Prescriptive compliance usually involves the lowest overall design budget, since the design must only factor in all the individual requirements contained in Title 24 mandatory, required, and prescriptive chapters. The prescriptive approach can be limiting – particularly if you’re doing something novel or wish to be particularly efficient in one building application to afford yourself extra power in another application (e.g. designing a particularly efficient building envelope and in exchange specifying less efficient space conditioning hardware).

Generally, when I work with customers looking for electrification, I like to plan around prescriptive code compliance, which is the most well suited for existing buildings, since we only need to be concerned specifically with the hardware and system we’re modifying. Performance compliance is still an option; although I wouldn’t expect the results to be terrible accurate (even if they meet Title 24 allowances).

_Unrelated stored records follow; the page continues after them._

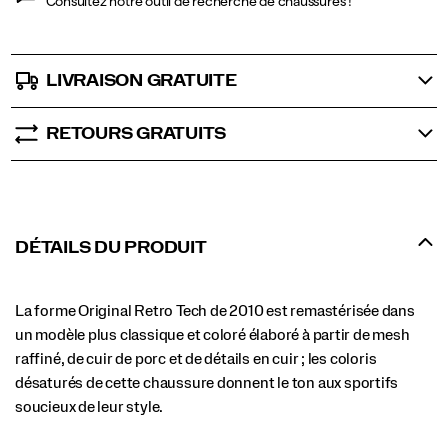
Consultez notre outil de recherche de chaussures !
LIVRAISON GRATUITE
RETOURS GRATUITS
DÉTAILS DU PRODUIT
La forme Original Retro Tech de 2010 est remastérisée dans
un modèle plus classique et coloré élaboré à partir de mesh
raffiné, de cuir de porc et de détails en cuir ; les coloris
désaturés de cette chaussure donnent le ton aux sportifs
soucieux de leur style.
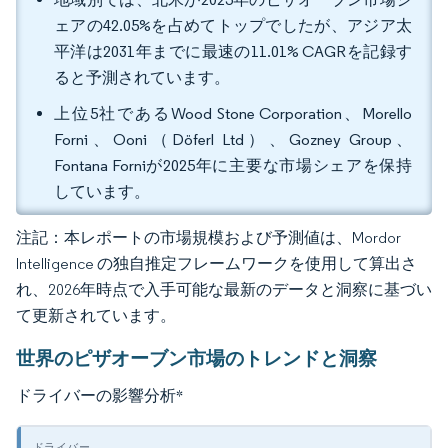
ェアの42.05%を占めてトップでしたが、アジア太
平洋は2031年までに最速の11.01% CAGRを記録す
ると予測されています。
上位5社であるWood Stone Corporation、Morello
Forni、Ooni（Döferl Ltd）、Gozney Group、
Fontana Forniが2025年に主要な市場シェアを保持
しています。
注記：本レポートの市場規模および予測値は、Mordor
Intelligence の独自推定フレームワークを使用して算出さ
れ、2026年時点で入手可能な最新のデータと洞察に基づい
て更新されています。
世界のピザオーブン市場のトレンドと洞察
ドライバーの影響分析
*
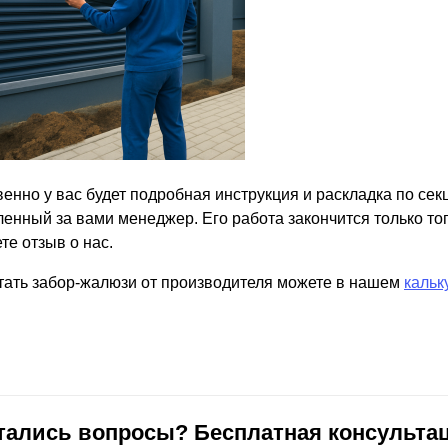
енно у вас будет подробная инструкция и раскладка по секц
енный за вами менеджер. Его работа закончится только тогд
те отзыв о нас.
тать забор-жалюзи от производителя можете в нашем
кальк
тались вопросы? Бесплатная консультац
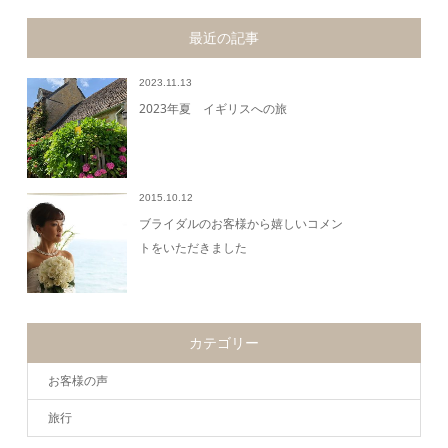
最近の記事
2023.11.13
2023年夏 イギリスへの旅
2015.10.12
ブライダルのお客様から嬉しいコメン
トをいただきました
カテゴリー
お客様の声
旅行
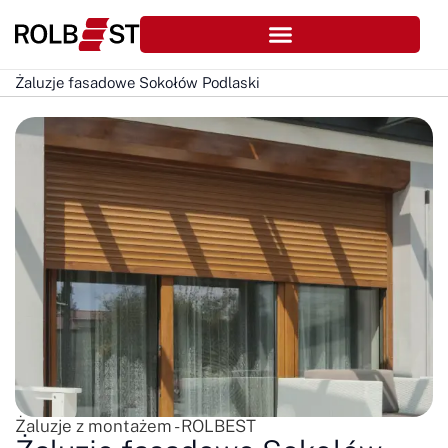
Żaluzje fasadowe Sokołów Podlaski
Żaluzje z montażem - ROLBEST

§141.0 Additions, Alterations, and Repairs of Existing Non-Residential Buildings

§141.0 (b) 2 C: New or replacement space-conditioning systems or components have to meet the requirements discussed in §140.4, with a few exceptions – none of which apply directly to space heating systems. That means replacement single-zone units, boilers, coils, and other heating heat exchangers must meet the requirements outlines above – with no particular carve-outs for existing buildings. This could have some pretty significant impacts on many replace-on-burn out projects.

What Does This Mean for Electrification in California?

On the whole, I think the hype is well justified. Title 24-2022 makes good on their goal for commercial building electrification with some common-sense requirements for building electrification. Existing building electrification will remain a hurdle to navigate and plan around. Specifically, the requirement that most failed single-zone package units in existing buildings need to include heat pumps of one sort or another could create structural headaches (heat pumps are generally heavier than a conventional DX-gas pack) and electrical infrastructure (heat pump heating systems – particularly with electric resistance supplemental heating coils – could tax the existing conductor sizing, panel capacity, and ultimately the electrical service to the site).

If your building type isn’t affected by these requirements yes, consider this a preview of what’s to come. As evidence accumulates that these systems are practical and heat pump technology improves, these requirements will come to additional building types and applications.